BACKGROUND: The NOTCH signaling pathway may be involved in the survival of stem cell-like tumor-initiating cells and contribute to tumor growth. In this phase Ib, open-label, multicenter study (NCT01876251), we evaluated PF-03084014, a selective gamma-secretase inhibitor in patients with advanced triple-negative breast cancer. METHODS: The dose-finding part was based on a 2x3 matrix design using the modified toxicity probability interval method. Oral PF-03084014 was administered twice daily continuously in combination with intravenous docetaxel given on day 1 of each 21-day cycle. Primary endpoint was first-cycle dose-limiting toxicity (DLT) for the dose-finding part and 6-month progression-free survival (PFS) for the expansion cohort treated at the maximum tolerated dose (MTD). Secondary endpoints included safety, objective response, and pharmacokinetics of the combination. RESULTS AND CONCLUSIONS: The MTD was estimated to be PF-03084014 100 mg twice daily / docetaxel 75 mg/m2. At this dose level, combination treatment was generally well tolerated (one DLT, grade 3 diarrhea, among eight DLT-evaluable patients). The most common all-grade, treatment-related adverse events reported in all patients (N = 29) were neutropenia (90%), fatigue (79%), nausea (72%), leukopenia (69%), diarrhea (59%), alopecia (55%), anemia (55%), and vomiting (48%). No effect was observed on the pharmacokinetics of docetaxel when administered in combination with PF-03084014. Four (16%) of 25 response-evaluable patients achieved a confirmed partial response; nine (36%) patients had stable disease, including five patients with unconfirmed partial response. In the expansion cohort, median PFS was 4.1 (95% CI 1.3-8.1) months (6-month PFS rate 17.1% [95% CI 0.8-52.6%]).

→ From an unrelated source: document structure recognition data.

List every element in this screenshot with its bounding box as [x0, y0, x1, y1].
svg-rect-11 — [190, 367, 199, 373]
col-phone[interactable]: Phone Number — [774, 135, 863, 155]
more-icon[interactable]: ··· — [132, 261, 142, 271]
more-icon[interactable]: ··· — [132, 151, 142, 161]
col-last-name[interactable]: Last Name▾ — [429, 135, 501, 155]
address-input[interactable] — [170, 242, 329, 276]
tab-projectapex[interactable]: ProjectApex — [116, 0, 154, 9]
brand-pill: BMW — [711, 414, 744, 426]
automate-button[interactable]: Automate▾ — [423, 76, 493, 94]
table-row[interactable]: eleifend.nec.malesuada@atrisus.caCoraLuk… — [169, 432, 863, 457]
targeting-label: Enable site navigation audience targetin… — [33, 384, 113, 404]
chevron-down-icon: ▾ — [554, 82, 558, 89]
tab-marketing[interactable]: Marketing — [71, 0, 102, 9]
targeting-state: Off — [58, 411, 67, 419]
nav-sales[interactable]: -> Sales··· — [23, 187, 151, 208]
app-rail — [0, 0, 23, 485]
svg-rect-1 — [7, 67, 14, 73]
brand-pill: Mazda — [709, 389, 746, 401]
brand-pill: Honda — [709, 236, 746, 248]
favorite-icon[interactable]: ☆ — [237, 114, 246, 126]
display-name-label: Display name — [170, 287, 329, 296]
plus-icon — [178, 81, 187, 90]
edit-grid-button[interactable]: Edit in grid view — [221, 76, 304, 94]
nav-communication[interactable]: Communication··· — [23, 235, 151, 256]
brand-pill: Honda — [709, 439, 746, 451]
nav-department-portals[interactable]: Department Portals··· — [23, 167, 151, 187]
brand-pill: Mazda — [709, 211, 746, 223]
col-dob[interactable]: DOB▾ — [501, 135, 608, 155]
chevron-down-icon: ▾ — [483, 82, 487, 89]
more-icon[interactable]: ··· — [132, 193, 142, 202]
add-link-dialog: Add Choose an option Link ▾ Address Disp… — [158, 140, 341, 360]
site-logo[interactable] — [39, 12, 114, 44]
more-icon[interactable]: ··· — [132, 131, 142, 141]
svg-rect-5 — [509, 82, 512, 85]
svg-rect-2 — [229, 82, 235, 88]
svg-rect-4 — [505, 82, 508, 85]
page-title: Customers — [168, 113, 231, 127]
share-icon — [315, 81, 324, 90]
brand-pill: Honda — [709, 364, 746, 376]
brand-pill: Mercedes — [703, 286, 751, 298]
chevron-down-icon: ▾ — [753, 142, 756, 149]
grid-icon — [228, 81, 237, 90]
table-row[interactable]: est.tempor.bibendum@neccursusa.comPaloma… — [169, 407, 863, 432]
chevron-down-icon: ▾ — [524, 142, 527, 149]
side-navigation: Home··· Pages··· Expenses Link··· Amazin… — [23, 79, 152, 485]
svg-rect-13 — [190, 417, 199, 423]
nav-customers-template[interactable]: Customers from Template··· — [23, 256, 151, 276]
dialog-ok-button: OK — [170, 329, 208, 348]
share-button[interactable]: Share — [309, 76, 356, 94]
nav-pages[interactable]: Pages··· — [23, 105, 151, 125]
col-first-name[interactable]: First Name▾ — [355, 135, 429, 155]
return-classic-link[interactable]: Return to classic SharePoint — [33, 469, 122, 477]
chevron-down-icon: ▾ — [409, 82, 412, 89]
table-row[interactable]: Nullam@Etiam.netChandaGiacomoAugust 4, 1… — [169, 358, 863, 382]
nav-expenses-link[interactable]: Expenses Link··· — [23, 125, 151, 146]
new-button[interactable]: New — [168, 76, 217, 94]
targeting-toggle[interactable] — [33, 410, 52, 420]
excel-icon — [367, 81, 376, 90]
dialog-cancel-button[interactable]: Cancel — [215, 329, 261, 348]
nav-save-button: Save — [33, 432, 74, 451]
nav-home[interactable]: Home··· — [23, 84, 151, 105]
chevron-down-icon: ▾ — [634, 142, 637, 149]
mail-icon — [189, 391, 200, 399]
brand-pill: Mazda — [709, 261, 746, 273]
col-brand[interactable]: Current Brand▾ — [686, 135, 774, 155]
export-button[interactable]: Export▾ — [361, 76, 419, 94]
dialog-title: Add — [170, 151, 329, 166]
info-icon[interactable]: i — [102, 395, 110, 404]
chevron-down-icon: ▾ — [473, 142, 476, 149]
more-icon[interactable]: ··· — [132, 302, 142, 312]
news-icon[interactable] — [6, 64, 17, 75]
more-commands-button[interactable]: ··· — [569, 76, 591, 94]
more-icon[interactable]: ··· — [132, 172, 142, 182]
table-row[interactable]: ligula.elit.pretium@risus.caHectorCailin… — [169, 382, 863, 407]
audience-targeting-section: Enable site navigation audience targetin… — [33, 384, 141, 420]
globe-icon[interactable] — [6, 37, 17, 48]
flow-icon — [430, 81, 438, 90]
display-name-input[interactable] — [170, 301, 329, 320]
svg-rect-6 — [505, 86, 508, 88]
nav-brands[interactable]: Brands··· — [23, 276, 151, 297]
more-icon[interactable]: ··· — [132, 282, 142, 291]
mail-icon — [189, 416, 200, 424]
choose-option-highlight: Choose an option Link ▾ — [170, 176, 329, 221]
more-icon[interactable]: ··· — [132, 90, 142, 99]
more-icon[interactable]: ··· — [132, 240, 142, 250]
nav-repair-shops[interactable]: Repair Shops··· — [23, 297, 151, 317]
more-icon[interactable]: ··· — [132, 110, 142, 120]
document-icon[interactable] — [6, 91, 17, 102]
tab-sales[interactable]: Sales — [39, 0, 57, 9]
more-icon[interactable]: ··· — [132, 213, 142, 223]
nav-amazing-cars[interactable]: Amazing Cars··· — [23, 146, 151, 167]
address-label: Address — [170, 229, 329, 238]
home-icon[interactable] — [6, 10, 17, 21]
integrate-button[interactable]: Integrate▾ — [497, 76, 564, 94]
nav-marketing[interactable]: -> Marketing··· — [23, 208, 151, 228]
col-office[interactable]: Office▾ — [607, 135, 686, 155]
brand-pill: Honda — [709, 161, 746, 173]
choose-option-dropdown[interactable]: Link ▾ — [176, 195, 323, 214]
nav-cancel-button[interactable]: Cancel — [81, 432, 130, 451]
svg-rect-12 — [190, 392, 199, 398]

Notch Pathway Inhibition Using PF-03084014, a gamma-Secretase Inhibitor (GSI), Enhances the Antitumor Effect of Docetaxel in Prostate Cancer.[Pubmed:26202948]
Clin Cancer Res. 2015 Oct 15;21(20):4619-29.
PURPOSE: To investigate the efficacy and mechanisms of Notch signaling inhibition as an adjuvant to docetaxel in castration-resistant prostate cancer (CRPC) using a gamma-secretase inhibitor (GSI), PF-03084014. EXPERIMENTAL DESIGN: The effect of PF-03084014 on response to docetaxel was evaluated in docetaxel-sensitive and docetaxel-resistant CRPC cell lines in vitro and in murine models. Both soft tissue and bone sites were evaluated in vivo. Impacts on cell proliferation, apoptosis, cancer stem cells, and angiogenesis were evaluated. RESULTS: The combination of PF-03084014 plus docetaxel reduced both docetaxel-sensitive and docetaxel-resistant CRPC tumor growth in soft tissue and bone greater than either agent alone. Antitumor activity was associated with PF-03084014-induced inhibition of Notch pathway signaling; decreased survival signals (cyclin E; MEK/ERK, PI3K/AKT, EGFR and NF-kappaB pathway; BCL-2, BCL-XL); increased apoptotic signals (BAK, BAX; cleaved caspase-3); reduced microvessel density; reduced epithelial-mesenchymal transition; and reduced cancer stem-like cells in the tumor. CONCLUSIONS: These results reveal that PF-03084014 enhances docetaxel-mediated tumor response and provides a rationale to explore GSIs as adjunct therapy in conjunction with docetaxel for men with CRPC.